UNO Documentary: The CBD Shop Mandeville

What: CBD Shop Mandeville

Film By: UNO Student and documentarian Joshua Allen

Editor’s Note: NolaVie partners with students of UNO professor László Zsolt Fülöp, pairing them with artists, non-profits, environmental groups, and cultural entities to facilitate a live curriculum that results in a short documentary. Joshua Allen interviews John Popp about opening and running the CBD Shop in Mandeville, Lousiana. Topics include removing the stigma of cannabis and how it can be used as a beneficial medicine. They also discuss setbacks from conflicting industries and working with overbearing government restrictions.

|Read the full transcript of the documentary below|

My name’s John Pop; I own the central business district the CBD shop in Mandeville, Louisiana. I started the shop, or, the business, in 2017. We did some product research for about three months — meaning we ordered a bunch of different CBD products online.

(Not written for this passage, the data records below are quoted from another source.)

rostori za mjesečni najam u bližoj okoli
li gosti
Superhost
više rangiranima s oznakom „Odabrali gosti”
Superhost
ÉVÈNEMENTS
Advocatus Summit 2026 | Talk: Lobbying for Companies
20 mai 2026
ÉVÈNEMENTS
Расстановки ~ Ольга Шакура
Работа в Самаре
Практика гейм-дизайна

It was kind of unreal to believe that it was happening, so we wanted to do product research but also at the same time validate what was going on with the market. After doing that for a while and the products working, we went ahead and decided, based on that, what products we were going to bring into the store.  Then [we] got everything geared up and opened the actual location March 1st of 2018 here in Mandeville, Louisiana.

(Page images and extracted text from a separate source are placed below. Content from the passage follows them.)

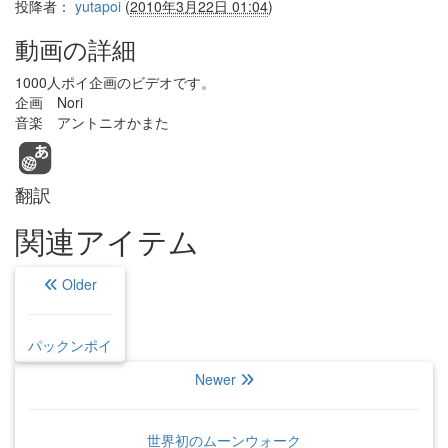
投降者：
yutapoi
(
2010年3月22日 01:04
)
動画の詳細
1000人ポイ企画のビデオです。
企画 Nori
音楽 アントニオかまた
翻訳
関連アイテム
Older
パックンポイ
Newer
世界初のムーンウォーク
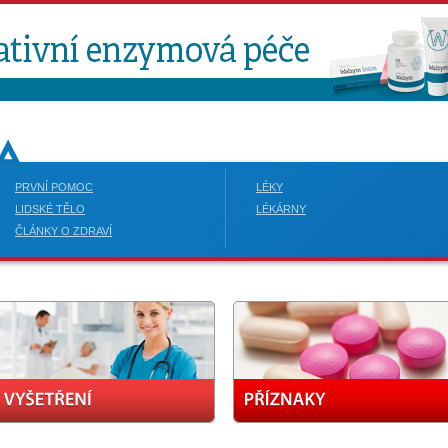
PRVNÍ POMOC
LÉKY
LIDSKÉ TĚLO
LÉKÁRNY
ČLÁNKY O ZDRAVÍ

We decided to with Mandeville [because] New Orleans and Baton Rouge already having marijuana decriminalized; it was already kind of accepted there. Everything that goes on with the culture there already kind of accepts cannabis. As a whole, the laws are kind of set up a little freer so if we can make it happen here in the state in Mandeville, then pretty much we feel like people would start to take a different look at cannabis as a medicine versus a bad plant that’s going to harm people or make people make bad decisions. That was our main goal: if we could open it in a conservative place then it should be able to be welcomed everywhere.

[We] had some pretty major setbacks when we first started. Setbacks with certain industries that were conflicting with our industry, aka our state marijuana industries. We started here in 2018 off of the Farm Bill, so there was no state law in Louisiana that referenced hemp; it was still considered a controlled substance marijuana. We saw the gray area and saw the silver lining in it and decided to go ahead and pursue or get ahead of the wave that was about to be created from the federal government legalizing hemp which did come around in 2018 slightly after you we opened.

We’re probably open for six to eight months and then the Farm Bill got signed in, and that created some major conflict with the ATC (the alcohol tobacco control) because they were already actively fining people for selling CBD vape liquids and synthetics.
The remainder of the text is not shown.